Linux Kernel Memory Management

2022-07-03 | 分类 Linux_Kernel | 标签 Understanding_the_Linux_Kernel

Page Frame Management
- Non-Uniform Memory Access (NUMA)
- The Buddy System Algorithm
Memory Area Management
- The Slab Allocator
Noncontiguous Memory Area Management

Some portion of RAM is permanently assigned to the kernel and used to store both the kernel code and the static kernel data structures. The remaining part of the RAM is called dynamic memory. It is a valuable resource, needed not only by the processes but also by the kernel itself. In fact, the performance of the entire system depends on how efficiently dynamic memory is managed. Therefore, all current multitasking operating systems try to optimize the use of dynamic memory, assigning it only when it is needed and freeing it as soon as possible.

Page Frame Management

Non-Uniform Memory Access (NUMA)

Linux 2.6 supports the Non-Uniform Memory Access (NUMA) model, in which the access times for different memory locations from a given CPU may vary. The physical memory of the system is partitioned in several nodes. The time needed by a given CPU to access pages within a single node is the same. However, this time might not be the same for two different CPUs. For every CPU, the kernel tries to minimize the number of accesses to costly nodes by carefully selecting where the kernel data structures that are most often referenced by the CPU are stored.

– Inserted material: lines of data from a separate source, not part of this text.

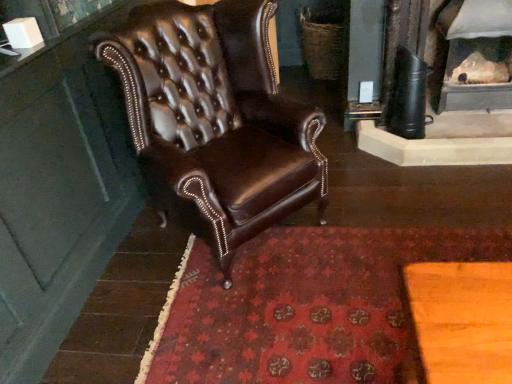 Question: Is red carpet at center shorter than white textured fireplace at upper right?

Choices:
 (A) no
 (B) yes

Answer: (B)

Question: Could you tell me if red carpet at center is turned towards white textured fireplace at upper right?

Choices:
 (A) no
 (B) yes

Answer: (A)

Question: Is red carpet at center at the left side of white textured fireplace at upper right?

Choices:
 (A) no
 (B) yes

Answer: (B)

Question: Considering the relative sizes of red carpet at center and white textured fireplace at upper right in the image provided, is red carpet at center taller than white textured fireplace at upper right?

Choices:
 (A) yes
 (B) no

Answer: (B)

Question: Considering the relative sizes of red carpet at center and white textured fireplace at upper right in the image provided, is red carpet at center bigger than white textured fireplace at upper right?

Choices:
 (A) no
 (B) yes

Answer: (A)

Question: From a real-world perspective, is red carpet at center beneath white textured fireplace at upper right?

Choices:
 (A) no
 (B) yes

Answer: (B)

Question: Is brown leather chair at center oriented away from red carpet at center?

Choices:
 (A) no
 (B) yes

Answer: (A)

Question: From the image's perspective, is brown leather chair at center above red carpet at center?

Choices:
 (A) yes
 (B) no

Answer: (A)

Question: Can you confirm if brown leather chair at center is wider than red carpet at center?

Choices:
 (A) no
 (B) yes

Answer: (A)

Question: From the image's perspective, is brown leather chair at center located beneath red carpet at center?

Choices:
 (A) yes
 (B) no

Answer: (B)

Question: Is red carpet at center inside brown leather chair at center?

Choices:
 (A) yes
 (B) no

Answer: (B)

Question: Can you confirm if brown leather chair at center is thinner than red carpet at center?

Choices:
 (A) no
 (B) yes

Answer: (B)

Question: From the image's perspective, would you say red carpet at center is shown under brown leather chair at center?

Choices:
 (A) no
 (B) yes

Answer: (B)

The Buddy System Algorithm

The kernel must establish a robust and efficient strategy for allocating groups of contiguous page frames. In doing so, it must deal with a well-known memory management problem called external fragmentation: frequent requests and releases of groups of contiguous page frames of different sizes may lead to a situation in which several small blocks of free page frames are “scattered” inside blocks of allocated page frames. As a result, it may become impossible to allocate a large block of contiguous page frames, even if there are enough free pages to satisfy the request.

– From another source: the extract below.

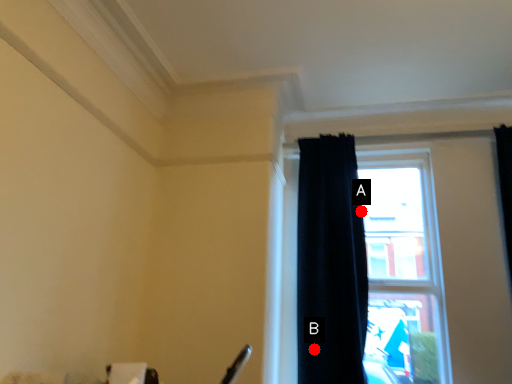 Question: Two points are circled on the image, labeled by A and B beside each circle. Which point is farther from the camera taking this photo?

Choices:
 (A) A is further
 (B) B is further

Answer: (A)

There are essentially two ways to avoid external fragmentation:

Use the paging circuitry to map groups of noncontiguous free page frames into intervals of contiguous linear addresses.
Develop a suitable technique to keep track of the existing blocks of free contiguous page frames, avoiding as much as possible the need to split up a large free block to satisfy a request for a smaller one.

The second approach is preferred by the kernel for three good reasons:

In some cases, contiguous page frames are really necessary, because contiguous linear addresses are not sufficient to satisfy the request. A typical example is a memory request for buffers to be assigned to a DMA processor. Because most DMAs ignore the paging circuitry and access the address bus directly while transferring several disk sectors in a single I/O operation, the buffers requested must be located in contiguous page frames.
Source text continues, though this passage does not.